El caso de Yollanda y Ronnakrit es especial, porque tienen diferente sexo, pero entonces ella aparecería como hombre y él como mujer en el acta de matrimonio, algo que ambos rechazan.

“Aunque en teoría pueda, no quiero casarme como hombre. Solo lo haré si es como mujer; solo quiero casarme como mujer y de forma legal”, afirma en una entrevista con Efe Yollanda, que en 2012 se convirtió en la primera política transexual en Tailandia.

Parecen una pareja corriente, elegantes y con gusto por la ropa de diseño, pero sus carnés de identidad revelan un sexo falaz que les impide realizar gestiones tan sencillas como identificarse sin temor a ser rechazados en el banco o en un aeropuerto.

No pocos los reconocen en la calle, sobre todo porque Yollanda, además de ganar un escaño en la diputación de la provincia de Nan, en el norte del país, fue miembro del grupo musical Venus Flytrap y ahora también es presidenta de la Asociación Tranfemenina de Tailandia.

Licenciada en Sociología por la Universidad de Thammasat, una de las más prestigiosas del país, la activista está realizando un doctorado sobre la salud y calidad de vida de los transexuales en Tailandia.

Según Yollanda, el Gobierno debería apoyar financieramente a los transexuales, ya que solo la operación de reasignación de sexo cuesta unos 150.000 bat (4.400 dólares o 3.900 euros), una cantidad considerable en un país donde el salario mínimo es 300 bat diarios.

Además, las personas con disforia de género, es decir, transexuales, tienen que hacer frente a costosos tratamientos hormonales.

“En España las operaciones son gratis, ¿no?”, espeta con una mirada de esperanza.

La política celebra que las autoridades tailandesas estudien la posibilidad de incluir en la próxima Constitución un artículo contra la discriminación de los transexuales.

La propuesta no reconocería otros derechos a este colectivo, pero sí abre la puerta a nuevas leyes que utilicen este artículo como justificación para otros avances, como poder cambiar el sexo en sus documentos de identidad.

Es habitual ver “kathoey”, como son llamados los transexuales en Tailandia, trabajando en tiendas o incluso hoteles, pero sus salidas profesionales más asequibles son en el mundo del espectáculo y del ocio nocturno.

Los budistas, que suponen más del 90 por ciento de los tailandeses, no tienen dogmas contra la orientación sexual y los transexuales incluso cuentan con un certamen de belleza, Miss Tiffany’s, celebrado cada año en la ciudad costera de Pattaya.

Con un cartel con una figura medio femenina y masculina, una escuela de secundaria en el noreste instaló un baño hace unos años para este colectivo, otra muestra de la tolerancia hacia el tercer sexo.

Sin embargo, los transexuales se sienten más “tolerados” que “aceptados” y todavía son sometidos a discriminación e incluso abusos en muchas escuelas, en el trabajo o en locales de ocio donde a veces se les prohíbe la entrada.

Yollanda, que se define como “una mujer con una historia diferente”, ha tenido que superar la incomprensión y el rechazo de compañeros o profesores toda su vida, aunque con tesón consiguió operarse con 17 años, el mismo año que ingresó en la universidad.

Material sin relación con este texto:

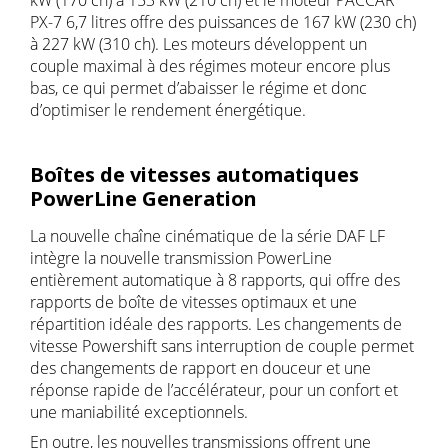
kW (170 ch) à 153 kW (210 ch) et le moteur PACCAR
PX-7 6,7 litres offre des puissances de 167 kW (230 ch)
à 227 kW (310 ch). Les moteurs développent un
couple maximal à des régimes moteur encore plus
bas, ce qui permet d’abaisser le régime et donc
d’optimiser le rendement énergétique.
Boîtes de vitesses automatiques
PowerLine Generation
La nouvelle chaîne cinématique de la série DAF LF
intègre la nouvelle transmission PowerLine
entièrement automatique à 8 rapports, qui offre des
rapports de boîte de vitesses optimaux et une
répartition idéale des rapports. Les changements de
vitesse Powershift sans interruption de couple permet
des changements de rapport en douceur et une
réponse rapide de l’accélérateur, pour un confort et
une maniabilité exceptionnels.
En outre, les nouvelles transmissions offrent une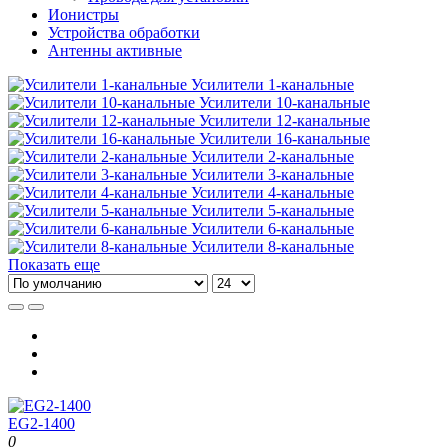
Ионистры
Устройства обработки
Антенны активные
Усилители 1-канальные
Усилители 10-канальные
Усилители 12-канальные
Усилители 16-канальные
Усилители 2-канальные
Усилители 3-канальные
Усилители 4-канальные
Усилители 5-канальные
Усилители 6-канальные
Усилители 8-канальные
Показать еще
EG2-1400
0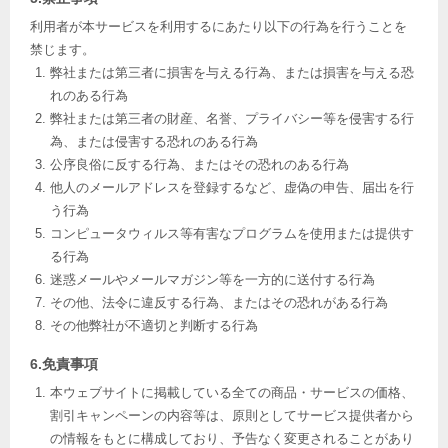
利用者が本サービスを利用するにあたり以下の行為を行うことを
禁じます。
弊社または第三者に損害を与える行為、または損害を与える恐
れのある行為
弊社または第三者の財産、名誉、プライバシー等を侵害する行
為、または侵害する恐れのある行為
公序良俗に反する行為、またはその恐れのある行為
他人のメールアドレスを登録するなど、虚偽の申告、届出を行
う行為
コンピュータウィルス等有害なプログラムを使用または提供す
る行為
迷惑メールやメールマガジン等を一方的に送付する行為
その他、法令に違反する行為、またはその恐れがある行為
その他弊社が不適切と判断する行為
6.免責事項
本ウェブサイトに掲載している全ての商品・サービスの価格、
割引キャンペーンの内容等は、原則としてサービス提供者から
の情報をもとに構成しており、予告なく変更されることがあり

Harta de soportar miradas indiscretas o situaciones embarazosas, un día decidió falsificar su carné de identidad, pero fue detenida por la Policía y fue a juicio por falsificar un documento oficial.

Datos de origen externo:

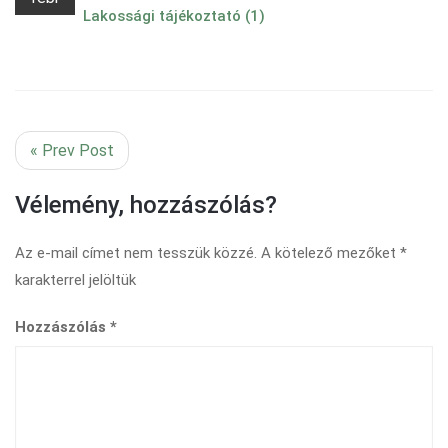
Lakossági tájékoztató (1)
« Prev Post
Vélemény, hozzászólás?
Az e-mail címet nem tesszük közzé.
A kötelező mezőket
*
karakterrel jelöltük
Hozzászólás
*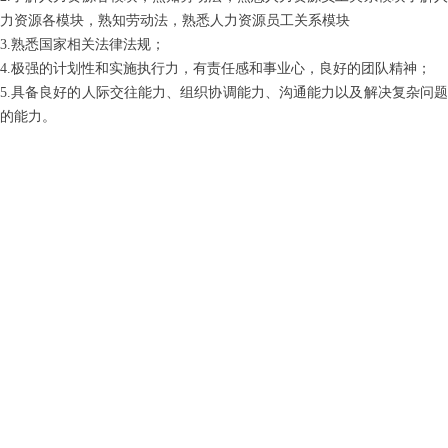
力资源各模块，熟知劳动法，熟悉人力资源员工关系模块
3.熟悉国家相关法律法规；
4.极强的计划性和实施执行力，有责任感和事业心，良好的团队精神；
5.具备良好的人际交往能力、组织协调能力、沟通能力以及解决复杂问题
的能力。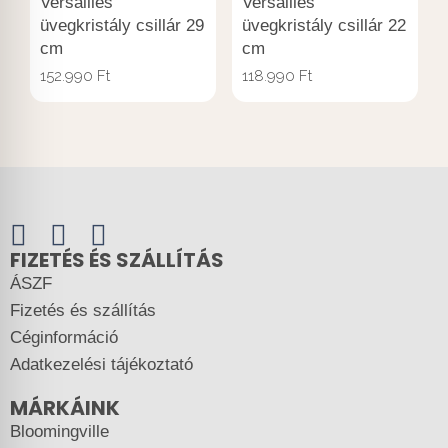
Versailles
Versailles
üvegkristály csillár 29
üvegkristály csillár 22
cm
cm
152.990
Ft
118.990
Ft
FIZETÉS ÉS SZÁLLÍTÁS
ÁSZF
Fizetés és szállítás
Céginformáció
Adatkezelési tájékoztató
MÁRKÁINK
Bloomingville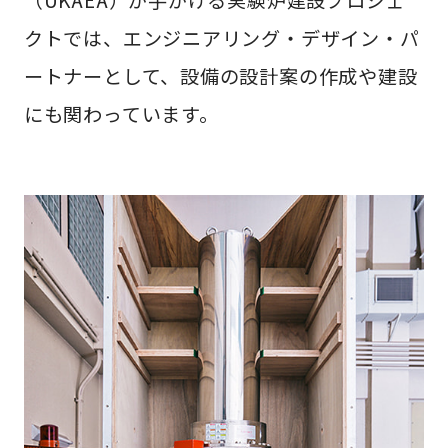
（UKAEA）が手がける実験炉建設プロジェ
クトでは、エンジニアリング・デザイン・パ
ートナーとして、設備の設計案の作成や建設
にも関わっています。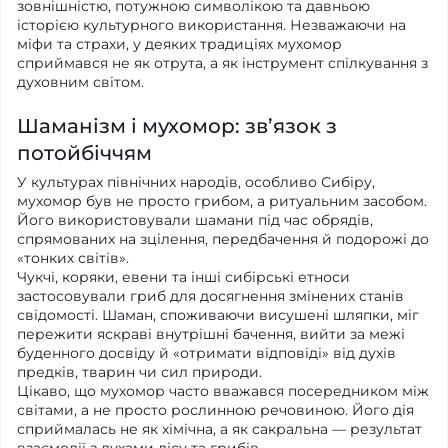
зовнішністю, потужною символікою та давньою
історією культурного використання. Незважаючи на
міфи та страхи, у деяких традиціях мухомор
сприймався не як отрута, а як інструмент спілкування з
духовним світом.
Шаманізм і мухомор: зв’язок з
потойбіччям
У культурах північних народів, особливо Сибіру,
мухомор був не просто грибом, а ритуальним засобом.
Його використовували шамани під час обрядів,
спрямованих на зцілення, передбачення й подорожі до
«тонких світів».
Чукчі, коряки, евени та інші сибірські етноси
застосовували гриб для досягнення змінених станів
свідомості. Шаман, споживаючи висушені шляпки, міг
пережити яскраві внутрішні бачення, вийти за межі
буденного досвіду й «отримати відповіді» від духів
предків, тварин чи сил природи.
Цікаво, що мухомор часто вважався посередником між
світами, а не просто рослинною речовиною. Його дія
сприймалась не як хімічна, а як сакральна — результат
взаємодії з духами лісу та грибів.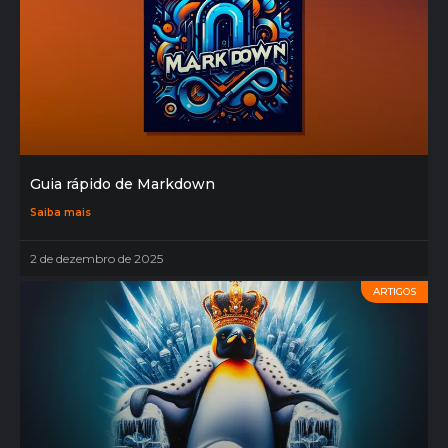
Guia rápido de Markdown
Saiba mais
2 de dezembro de 2025
ARTIGOS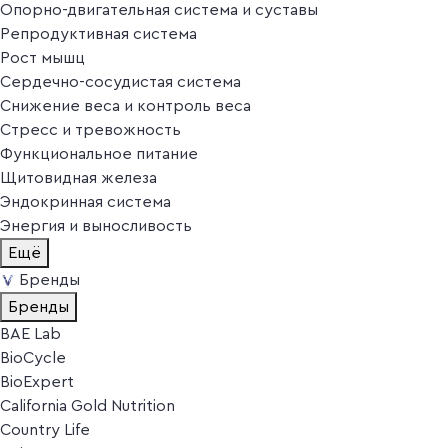
Опорно-двигательная система и суставы
Репродуктивная система
Рост мышц
Сердечно-сосудистая система
Снижение веса и контроль веса
Стресс и тревожность
Функциональное питание
Щитовидная железа
Эндокринная система
Энергия и выносливость
Ещё
Бренды
Бренды
BAE Lab
BioCycle
BioExpert
California Gold Nutrition
Country Life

Aunque un “comprensivo” juez la puso en libertad, gastó más de 300.000 bat (unos 8.900 dólares u 7.900 euros) en el proceso.

A su novio lo conoció a través de su asociación y ahora trabaja con él en un negocio de venta directa de complementos alimentarios.

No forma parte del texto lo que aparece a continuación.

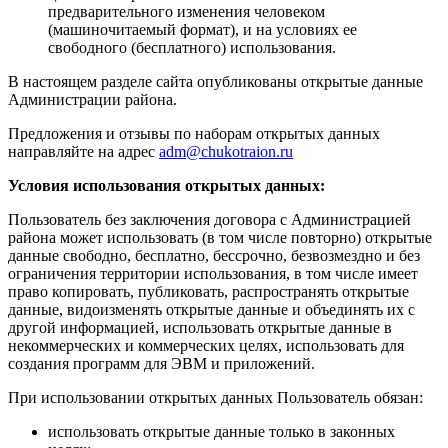
предварительного изменения человеком
(машиночитаемый формат), и на условиях ее
свободного (бесплатного) использования.
В настоящем разделе сайта опубликованы открытые данные
Администрации района.
Предложения и отзывы по наборам открытых данных
направляйте на адрес
adm@chukotraion.ru
Условия использования открытых данных:
Пользователь без заключения договора с Администрацией
района может использовать (в том числе повторно) открытые
данные свободно, бесплатно, бессрочно, безвозмездно и без
ограничения территории использования, в том числе имеет
право копировать, публиковать, распространять открытые
данные, видоизменять открытые данные и объединять их с
другой информацией, использовать открытые данные в
некоммерческих и коммерческих целях, использовать для
создания программ для ЭВМ и приложений.
При использовании открытых данных Пользователь обязан:
использовать открытые данные только в законных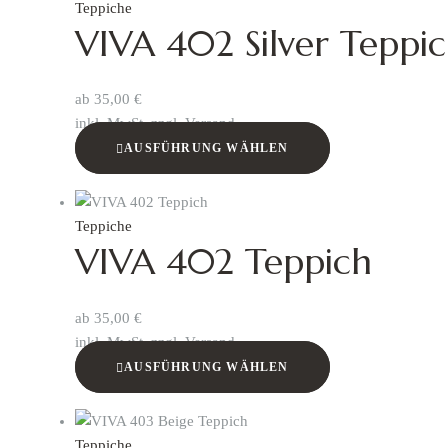
Teppiche
VIVA 402 Silver Teppi
ab
35,00
€
inkl. MwSt. zzgl. Versand
AUSFÜHRUNG WÄHLEN
Teppiche
VIVA 402 Teppich
ab
35,00
€
inkl. MwSt. zzgl. Versand
AUSFÜHRUNG WÄHLEN
Teppiche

“Tras operarme, sentí que empezaba una nueva vida, era más yo mismo, mi propia personalidad, como llegar finalmente al final de un viaje”, asegura Ronnakrit, con perilla y vestido con un traje de color gris marengo.

Su vida, cuenta, es totalmente normal y feliz con Yollanda y el reconocimiento oficial de su sexo serviría para facilitar actividades comunes, como ir al banco, contratar un seguro o cumplir el sueño de ambos: poder decirse el “sí” en una ceremonia nupcial.